The news about news, about the business of journalism, is filled with layoffs, buyouts and bankruptcies. The Los Angeles Times, Washington Post, Sports Illustrated, Time, National Geographic, The Wall Street Journal - we could go on. What a time for Calvin Trillin, the fabled author, humorist and New Yorker writer, to come out with a collection of some of his reporting on reporters over the years - crime beat chroniclers, eccentric editors, word lyricists, columnists and more. His new collection, "The Lede" - L-E-D-E, that expression in journalism for an opening paragraph - "Dispatches From A Life In The Press." Calvin Trillin joins us now from New York. Mr. Trillin, thanks so much for being with us.

CALVIN TRILLIN: Thanks for having me.

SIMON: I learned in this collection that we share one practical skill, and it - I - speaking for myself, it's the only practical skill I have. I can't even drive a car. And that's typing.

TRILLIN: Yes, I'm a wizard at the typewriter. I make a lot of mistakes, but I type very quickly. That's because my father - in Kansas City, where I grew up, when the schools ended rather early one year because they ran out of money, he sent me and my sister to secretarial school. I used to think of my father's aspirations for me as he wanted me to be president of the United States and that I not become a ward of the county. But neither one of those required typing, so I like to think maybe he was pushing me toward journalism.

SIMON: Yeah. Wonderful profile in this collection of Edna Buchanan, the longtime police beat reporter in Miami. Maybe her best-known book is "The Corpse Had A Familiar Face." What made her a great crime reporter?

TRILLIN: She was relentless. She was asking questions after you thought the conversation was over. And she talked to me once about calling the next of kin of somebody who had just been murdered. And if somebody accused her of being just a ghoul and a vulture for calling at such a time and hung up on her, she counted to 60, and then she called again. She figured that by that time, somebody might have said, you should have talked to that reporter, or maybe somebody else would answer the phone who was more talkative.

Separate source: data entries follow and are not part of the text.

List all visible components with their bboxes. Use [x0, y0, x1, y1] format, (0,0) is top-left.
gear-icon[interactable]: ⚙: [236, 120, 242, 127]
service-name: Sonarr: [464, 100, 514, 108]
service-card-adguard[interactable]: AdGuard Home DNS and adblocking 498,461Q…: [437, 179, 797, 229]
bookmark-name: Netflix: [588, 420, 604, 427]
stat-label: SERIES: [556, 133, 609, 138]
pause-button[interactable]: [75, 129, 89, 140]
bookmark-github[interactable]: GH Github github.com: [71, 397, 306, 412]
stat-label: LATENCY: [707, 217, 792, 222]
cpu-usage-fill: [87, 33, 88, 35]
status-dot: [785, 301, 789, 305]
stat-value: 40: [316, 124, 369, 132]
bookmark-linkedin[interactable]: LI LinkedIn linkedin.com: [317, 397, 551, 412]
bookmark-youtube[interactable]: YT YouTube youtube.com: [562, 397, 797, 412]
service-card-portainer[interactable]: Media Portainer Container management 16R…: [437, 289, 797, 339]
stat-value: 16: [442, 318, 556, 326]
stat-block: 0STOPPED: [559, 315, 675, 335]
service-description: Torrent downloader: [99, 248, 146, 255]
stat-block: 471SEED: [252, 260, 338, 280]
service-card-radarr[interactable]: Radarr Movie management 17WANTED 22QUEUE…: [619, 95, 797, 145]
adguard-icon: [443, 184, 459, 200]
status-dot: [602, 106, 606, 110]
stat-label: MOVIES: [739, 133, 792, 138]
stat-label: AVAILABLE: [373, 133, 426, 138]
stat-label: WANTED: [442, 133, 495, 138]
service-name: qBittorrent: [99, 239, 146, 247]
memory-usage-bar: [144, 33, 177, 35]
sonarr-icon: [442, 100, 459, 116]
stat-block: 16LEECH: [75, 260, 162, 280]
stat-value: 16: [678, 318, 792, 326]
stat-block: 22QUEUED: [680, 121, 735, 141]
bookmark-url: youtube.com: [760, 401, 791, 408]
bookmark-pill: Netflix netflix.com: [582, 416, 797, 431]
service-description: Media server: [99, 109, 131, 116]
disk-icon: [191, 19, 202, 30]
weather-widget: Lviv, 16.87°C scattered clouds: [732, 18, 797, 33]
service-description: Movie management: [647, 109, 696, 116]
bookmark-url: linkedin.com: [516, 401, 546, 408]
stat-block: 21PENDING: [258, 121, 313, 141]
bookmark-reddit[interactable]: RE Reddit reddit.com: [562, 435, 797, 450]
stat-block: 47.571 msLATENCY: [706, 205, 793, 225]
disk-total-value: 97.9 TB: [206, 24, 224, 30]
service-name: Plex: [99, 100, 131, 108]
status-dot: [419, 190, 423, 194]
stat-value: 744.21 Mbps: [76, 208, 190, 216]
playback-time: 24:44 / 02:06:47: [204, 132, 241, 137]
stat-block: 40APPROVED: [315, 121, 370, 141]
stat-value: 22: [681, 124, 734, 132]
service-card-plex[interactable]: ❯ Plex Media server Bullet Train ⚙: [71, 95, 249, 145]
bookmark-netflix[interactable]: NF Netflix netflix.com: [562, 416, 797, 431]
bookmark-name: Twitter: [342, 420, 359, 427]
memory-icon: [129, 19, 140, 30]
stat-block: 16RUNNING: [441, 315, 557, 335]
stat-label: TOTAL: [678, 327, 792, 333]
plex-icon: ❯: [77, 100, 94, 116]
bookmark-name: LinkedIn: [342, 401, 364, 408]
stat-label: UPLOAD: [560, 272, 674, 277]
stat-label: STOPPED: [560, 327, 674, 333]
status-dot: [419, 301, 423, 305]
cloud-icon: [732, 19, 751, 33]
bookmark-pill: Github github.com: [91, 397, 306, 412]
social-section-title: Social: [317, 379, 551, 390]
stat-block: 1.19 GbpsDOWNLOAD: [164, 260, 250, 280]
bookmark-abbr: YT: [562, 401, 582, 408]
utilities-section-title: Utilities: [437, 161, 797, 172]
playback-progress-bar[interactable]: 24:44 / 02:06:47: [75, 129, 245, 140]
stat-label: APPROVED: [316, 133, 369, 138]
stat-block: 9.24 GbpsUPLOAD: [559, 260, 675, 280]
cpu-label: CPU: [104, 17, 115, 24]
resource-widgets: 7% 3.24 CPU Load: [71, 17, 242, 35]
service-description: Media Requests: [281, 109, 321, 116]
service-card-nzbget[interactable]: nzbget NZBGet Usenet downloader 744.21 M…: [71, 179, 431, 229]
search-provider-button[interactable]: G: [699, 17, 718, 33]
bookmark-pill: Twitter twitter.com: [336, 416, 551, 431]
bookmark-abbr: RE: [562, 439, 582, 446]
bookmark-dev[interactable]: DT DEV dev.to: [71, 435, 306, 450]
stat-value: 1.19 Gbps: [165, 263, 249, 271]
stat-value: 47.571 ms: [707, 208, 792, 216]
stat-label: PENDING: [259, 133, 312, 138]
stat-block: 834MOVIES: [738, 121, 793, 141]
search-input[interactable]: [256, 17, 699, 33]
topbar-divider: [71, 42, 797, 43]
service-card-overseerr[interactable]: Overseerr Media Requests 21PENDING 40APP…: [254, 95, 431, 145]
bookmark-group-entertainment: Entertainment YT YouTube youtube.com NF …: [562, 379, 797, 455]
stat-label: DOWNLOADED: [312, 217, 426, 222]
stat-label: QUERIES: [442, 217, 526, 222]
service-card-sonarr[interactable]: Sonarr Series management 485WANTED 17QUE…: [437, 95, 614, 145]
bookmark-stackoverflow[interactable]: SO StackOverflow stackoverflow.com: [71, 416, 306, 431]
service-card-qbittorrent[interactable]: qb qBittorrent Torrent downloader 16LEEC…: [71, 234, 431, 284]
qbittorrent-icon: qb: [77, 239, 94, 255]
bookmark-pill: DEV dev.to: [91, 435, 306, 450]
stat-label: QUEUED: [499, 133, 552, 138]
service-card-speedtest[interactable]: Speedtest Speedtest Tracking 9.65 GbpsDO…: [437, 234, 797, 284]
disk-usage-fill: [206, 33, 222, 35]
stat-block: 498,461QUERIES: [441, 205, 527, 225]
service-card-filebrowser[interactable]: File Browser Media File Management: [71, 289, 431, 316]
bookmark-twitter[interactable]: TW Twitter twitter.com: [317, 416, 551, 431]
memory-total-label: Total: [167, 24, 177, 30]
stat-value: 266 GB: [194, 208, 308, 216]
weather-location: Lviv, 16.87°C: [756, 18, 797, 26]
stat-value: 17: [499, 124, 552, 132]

SIMON: You also have a long, good section on R.W. "Johnny" Apple of The New York Times, respected and feared political reporter for years, had been a war correspondent in Vietnam. He eventually became best known in his later years for inventing - would it be fair to call it the most envied beat in journalism?

TRILLIN: I think that would be fair. He also - in addition to the envied beat, he had an envied expense account.

SIMON: Yeah. Well, I mean, it struck me, of course, I mean, you were - have been famous also for writing about food, but it's often Kansas City barbecue places or Texas barbecue places. Johnny Apple ranged around the world, writing about food and often not in humble barbecue places.

TRILLIN: No. He entered the places - I think that when people talked about Apple when he entered one of those restaurants, the verb they usually used was he swept in. He wasn't one of those shy food people who don't want you to know that they're there.

SIMON: And what do you think we can learn from Johnny Apple in journalism today?

TRILLIN: Well, it's a different business, of course, and Johnny, in a way, was at sort of beginning of the new business because in the old days, people thought of newspaper reporters as guys with a bottle of bourbon in the lower right-hand drawer and a sort of a greasy hat and a notebook. And then sooner or later, journalists got to be people who had, like Johnny, gone to Princeton, although I have to say, he never graduated. He was the editor of the paper, and he thought that being the editor of the paper was in lieu of going to class or writing papers or anything like that.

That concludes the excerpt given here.